:: Work instructions ::
Nothing but the pictures should be dropped when the records are transcribed word for word.

:: Supplied material ::
↓↓↓

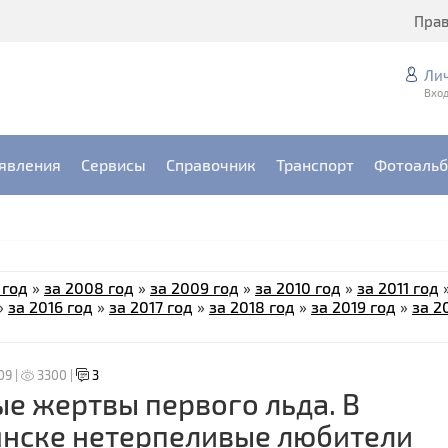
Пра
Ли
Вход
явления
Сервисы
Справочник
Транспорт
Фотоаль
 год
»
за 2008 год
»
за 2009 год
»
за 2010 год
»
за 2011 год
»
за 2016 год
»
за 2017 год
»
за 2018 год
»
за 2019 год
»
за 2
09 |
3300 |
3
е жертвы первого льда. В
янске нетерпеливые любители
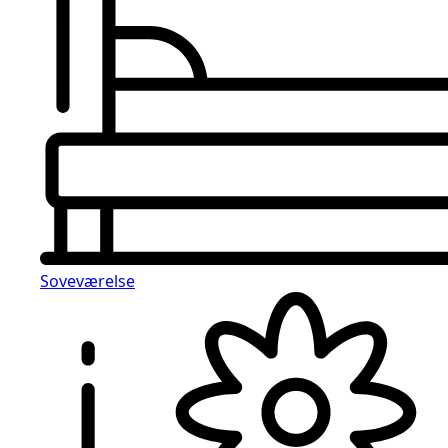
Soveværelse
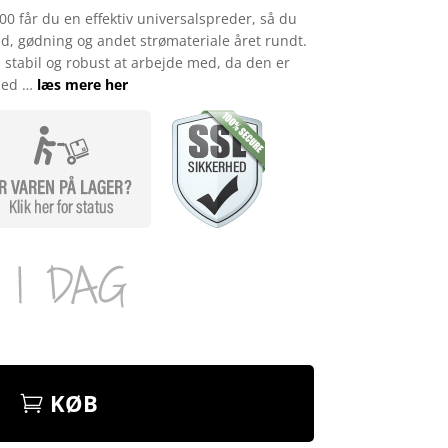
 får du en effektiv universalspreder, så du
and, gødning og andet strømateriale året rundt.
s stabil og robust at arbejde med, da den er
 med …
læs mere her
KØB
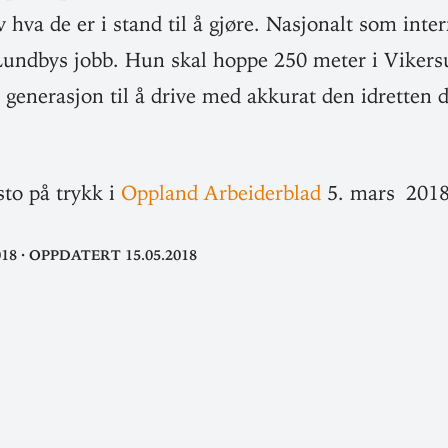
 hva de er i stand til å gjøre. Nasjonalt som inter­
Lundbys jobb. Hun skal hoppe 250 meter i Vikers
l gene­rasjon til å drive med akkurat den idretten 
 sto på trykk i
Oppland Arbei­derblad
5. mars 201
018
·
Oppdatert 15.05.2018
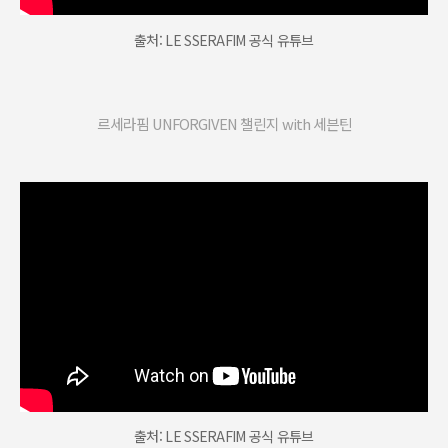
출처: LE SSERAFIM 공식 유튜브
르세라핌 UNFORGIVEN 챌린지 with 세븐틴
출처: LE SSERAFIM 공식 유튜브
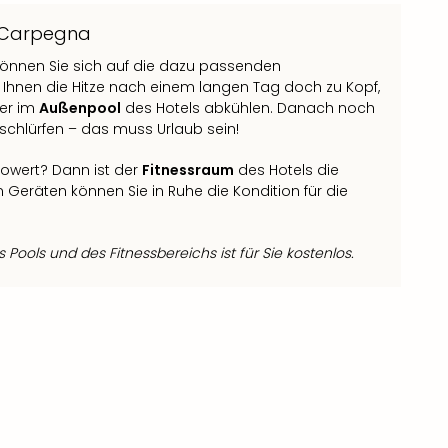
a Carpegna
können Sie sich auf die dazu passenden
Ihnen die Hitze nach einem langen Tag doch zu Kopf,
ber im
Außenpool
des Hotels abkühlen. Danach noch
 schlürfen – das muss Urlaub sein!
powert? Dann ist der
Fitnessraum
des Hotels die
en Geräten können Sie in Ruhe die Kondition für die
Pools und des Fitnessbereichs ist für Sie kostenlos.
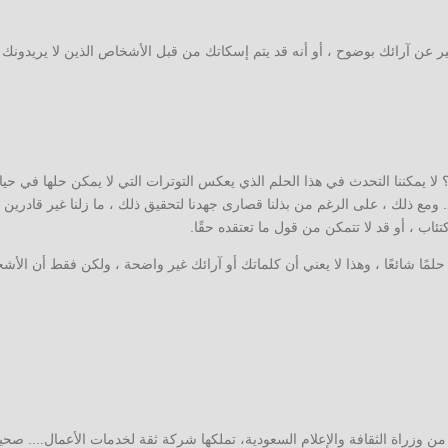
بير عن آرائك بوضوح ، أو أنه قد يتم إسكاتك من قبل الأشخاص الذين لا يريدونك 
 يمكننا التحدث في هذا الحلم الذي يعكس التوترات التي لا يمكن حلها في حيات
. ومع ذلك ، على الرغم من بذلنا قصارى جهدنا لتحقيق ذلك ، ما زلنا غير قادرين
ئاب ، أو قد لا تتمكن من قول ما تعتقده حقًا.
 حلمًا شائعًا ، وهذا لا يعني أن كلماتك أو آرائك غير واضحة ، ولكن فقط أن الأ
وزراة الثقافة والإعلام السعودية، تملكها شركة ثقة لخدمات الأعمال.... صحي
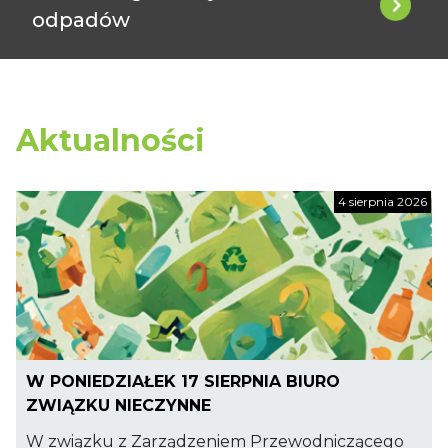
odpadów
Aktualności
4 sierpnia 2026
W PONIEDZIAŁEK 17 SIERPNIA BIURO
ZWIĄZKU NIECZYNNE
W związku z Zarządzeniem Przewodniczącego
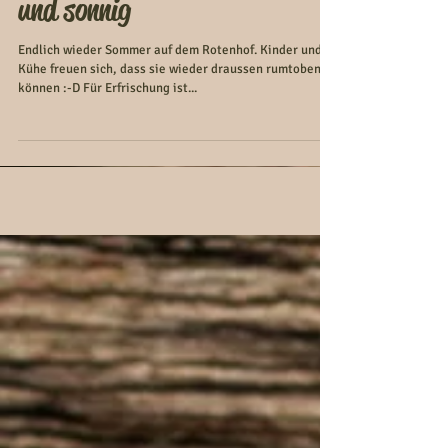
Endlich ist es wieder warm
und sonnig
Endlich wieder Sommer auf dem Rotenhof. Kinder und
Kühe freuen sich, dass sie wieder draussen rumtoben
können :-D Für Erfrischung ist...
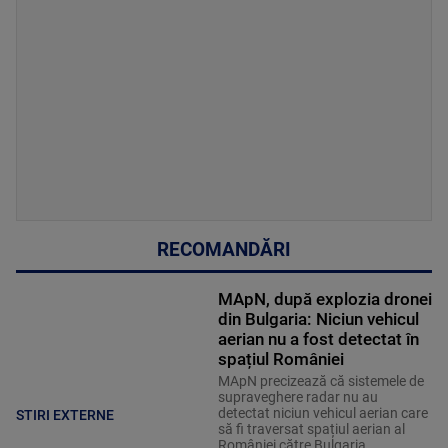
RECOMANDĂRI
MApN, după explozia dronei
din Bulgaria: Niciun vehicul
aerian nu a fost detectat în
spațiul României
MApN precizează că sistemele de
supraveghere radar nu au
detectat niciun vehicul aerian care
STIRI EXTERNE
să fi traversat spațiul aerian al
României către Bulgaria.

↑↑↑

:: Answer space ::
Пра
Ли
Вход
явления
Сервисы
Справочник
Транспорт
Фотоаль
 год
»
за 2008 год
»
за 2009 год
»
за 2010 год
»
за 2011 год
»
за 2016 год
»
за 2017 год
»
за 2018 год
»
за 2019 год
»
за 2
09 |
3300 |
3
е жертвы первого льда. В
янске нетерпеливые любители
Soveværelse
 får du en effektiv universalspreder, så du
and, gødning og andet strømateriale året rundt.
s stabil og robust at arbejde med, da den er
 med …
læs mere her
KØB
 hva de er i stand til å gjøre. Nasjonalt som inter­
Lundbys jobb. Hun skal hoppe 250 meter i Vikers
l gene­rasjon til å drive med akkurat den idretten 
 sto på trykk i
Oppland Arbei­derblad
5. mars 201
018
·
Oppdatert 15.05.2018
출처: LE SSERAFIM 공식 유튜브
르세라핌 UNFORGIVEN 챌린지 with 세븐틴
출처: LE SSERAFIM 공식 유튜브
a Carpegna
können Sie sich auf die dazu passenden
Ihnen die Hitze nach einem langen Tag doch zu Kopf,
ber im
Außenpool
des Hotels abkühlen. Danach noch
 schlürfen – das muss Urlaub sein!
powert? Dann ist der
Fitnessraum
des Hotels die
en Geräten können Sie in Ruhe die Kondition für die
Pools und des Fitnessbereichs ist für Sie kostenlos.
بير عن آرائك بوضوح ، أو أنه قد يتم إسكاتك من قبل الأشخاص الذين لا يريدونك 
 يمكننا التحدث في هذا الحلم الذي يعكس التوترات التي لا يمكن حلها في حيات
. ومع ذلك ، على الرغم من بذلنا قصارى جهدنا لتحقيق ذلك ، ما زلنا غير قادرين
ئاب ، أو قد لا تتمكن من قول ما تعتقده حقًا.
 حلمًا شائعًا ، وهذا لا يعني أن كلماتك أو آرائك غير واضحة ، ولكن فقط أن الأ
وزراة الثقافة والإعلام السعودية، تملكها شركة ثقة لخدمات الأعمال.... صحي
odpadów
Aktualności
4 sierpnia 2026
W PONIEDZIAŁEK 17 SIERPNIA BIURO
ZWIĄZKU NIECZYNNE
W związku z Zarządzeniem Przewodniczącego
Endlich ist es wieder warm
und sonnig
Endlich wieder Sommer auf dem Rotenhof. Kinder und
Kühe freuen sich, dass sie wieder draussen rumtoben
können :-D Für Erfrischung ist...
RECOMANDĂRI
MApN, după explozia dronei
din Bulgaria: Niciun vehicul
aerian nu a fost detectat în
spațiul României
MApN precizează că sistemele de
supraveghere radar nu au
detectat niciun vehicul aerian care
STIRI EXTERNE
să fi traversat spațiul aerian al
României către Bulgaria.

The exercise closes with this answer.